Радда не появлялась. Адам забеспокоился и пошел домой. Дома ее тоже не было. Он снова спустился вниз и пошел к автомату, надеясь, что Радда стоит там и ждет. Но возле автомата ее не было.
Адам пошел дворами, приглядываясь к собакам-одиночкам и собачьим компаниям. Вышел на площадь. Их дом стоял неподалеку от вокзала. Адам подумал вдруг, что ее могли украсть приезжие и увезти на поезде. С тем чтобы охотиться. Шотландские сеттеры – это лучшие охотничьи собаки и на птичьем рынке стоят сто рублей. Он пересек площадь и пошел к пригородным электричкам. Ходил вдоль поездов, толкаясь в толпе, и громко звал: «Радда! Радда!» – и все на него оборачивались.
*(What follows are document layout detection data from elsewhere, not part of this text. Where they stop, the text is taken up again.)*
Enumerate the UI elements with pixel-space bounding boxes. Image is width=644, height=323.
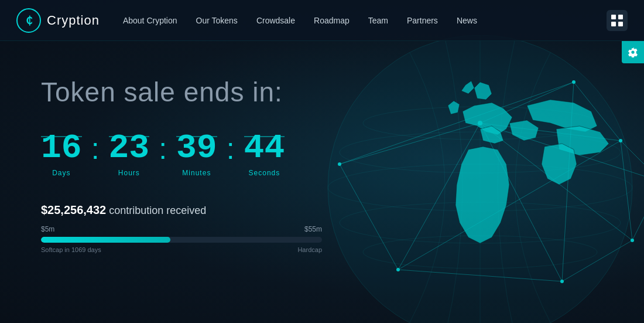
grid-dot (618, 15, 623, 19)
hero-title: Token sale ends in: (41, 76, 609, 108)
progress-track (41, 237, 322, 243)
countdown-hours: 23 Hours (109, 131, 150, 177)
nav-link-crowdsale[interactable]: Crowdsale (256, 16, 295, 25)
countdown-sep-3: : (227, 134, 235, 174)
progress-labels-bottom: Softcap in 1069 days Hardcap (41, 246, 322, 253)
countdown-days-label: Days (52, 169, 70, 177)
countdown-seconds: 44 Seconds (244, 131, 285, 177)
contribution-amount: $25,256,432 (41, 203, 106, 216)
logo[interactable]: ₵ Cryption (16, 8, 100, 33)
countdown-seconds-value: 44 (244, 131, 285, 165)
nav-link-tokens[interactable]: Our Tokens (196, 16, 238, 25)
countdown: 16 Days : 23 Hours : 39 Minutes : 44 Sec… (41, 131, 609, 177)
progress-fill (41, 237, 170, 243)
contribution-suffix: contribution received (106, 205, 206, 216)
nav-link-team[interactable]: Team (368, 16, 388, 25)
hardcap-desc: Hardcap (297, 246, 322, 253)
countdown-minutes: 39 Minutes (176, 131, 217, 177)
grid-dot (611, 15, 616, 19)
countdown-minutes-value: 39 (176, 131, 217, 165)
countdown-days: 16 Days (41, 131, 82, 177)
logo-icon: ₵ (16, 8, 41, 33)
progress-labels-top: $5m $55m (41, 225, 322, 233)
grid-menu-button[interactable] (607, 10, 628, 31)
countdown-minutes-label: Minutes (182, 169, 211, 177)
svg-point-31 (396, 268, 400, 271)
countdown-days-value: 16 (41, 131, 82, 165)
navbar: ₵ Cryption About Cryption Our Tokens Cro… (0, 0, 644, 41)
progress-wrapper: $5m $55m Softcap in 1069 days Hardcap (41, 225, 322, 253)
nav-link-roadmap[interactable]: Roadmap (314, 16, 350, 25)
hero-section: Token sale ends in: 16 Days : 23 Hours :… (0, 41, 644, 253)
countdown-seconds-label: Seconds (249, 169, 280, 177)
logo-symbol: ₵ (26, 14, 32, 27)
nav-link-about[interactable]: About Cryption (123, 16, 177, 25)
grid-dot (611, 22, 616, 26)
nav-link-news[interactable]: News (457, 16, 477, 25)
contribution-section: $25,256,432 contribution received $5m $5… (41, 203, 609, 253)
softcap-label: $5m (41, 225, 54, 233)
countdown-sep-1: : (91, 134, 100, 174)
logo-text: Cryption (47, 13, 100, 28)
gear-icon (628, 47, 638, 57)
softcap-desc: Softcap in 1069 days (41, 246, 101, 253)
contribution-text: $25,256,432 contribution received (41, 203, 609, 217)
countdown-sep-2: : (159, 134, 167, 174)
svg-point-30 (560, 280, 564, 283)
nav-links: About Cryption Our Tokens Crowdsale Road… (123, 16, 607, 25)
countdown-hours-value: 23 (109, 131, 150, 165)
settings-button[interactable] (622, 41, 644, 63)
hardcap-label: $55m (304, 225, 322, 233)
countdown-hours-label: Hours (118, 169, 140, 177)
grid-dot (618, 22, 623, 26)
nav-link-partners[interactable]: Partners (407, 16, 438, 25)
Потом он снова пересек площадь, вернулся к автомату и стоял не меньше двух часов. Несколько раз он порывался уйти и уже уходил, но снова возвращался и стоял как столб. Часы на вокзале показывали уже одиннадцать вечера.
Адам вошел в будку, набрал номер Инны и сказал:
– У меня пропала собака.
– Тогда приезжай, – сказала Инна.
– Не могу.
– Почему?
– У меня пропала собака.
Они замолчали, и это молчание было исполнено взаимного непонимания. Адам подумал вдруг, что его колокольня, наверное, самая неудобная и прошита сквозняками, потому что никто не хочет лезть на нее вместе с ним.
Вадим проснулся среди ночи, будто кто-то тронул его за плечо. Он выбыл из сна и явственно понял: собаку украли. Кто-то поманил ее, она пошла, потому что еще ни разу за все свои шестнадцать лет не встречалась со злом и даже не представляла, что оно есть на свете. Вадим купил ее недельным щенком, они со Светланой любили ее как дочку. Радда питалась их добротой, любовью и не представляла, что есть другая пища. Они никогда не бросали Радду, никому не доверяли, и если кто-то один уезжал в отпуск или в командировку, то другой оставался с собакой. А сейчас она на несколько минут осталась на улице одна, и ее украли. Ее позвали, она пошла. Вадим представил себе, что будет, когда вор увидит, что она старая и почти слепая. Что он сделает с ней? Выгонит? Или убьет? Хорошо, если убьет. А если выгонит? Вадим представил себе свою собаку – слепую и больную, с хроническим заболеванием почек. Он делал ей уколы антибиотиков, и она сама подходила к нему и подставляла ногу под иглу. Вадим представил себе растерянность и недоумение Радды, если ее будут бить. Именно недоумение, потому что она не знала, что это такое.
Вадим резко сел на постели. Он увидел, что Светлана тоже сидит.
– Как это могло случиться? – Она протянула к нему руки, плача, будто желая получить ответ прямо в ладошки. – Как?
«Я вас предал – вот как, – подумал Вадим. – И ее. И тебя».
– Может быть, завтра вернется, – сказал он. – Просто заблудилась.
Ребенок орал, надрывался, а семнадцатилетняя Пескарева преспокойно отправилась в туалет.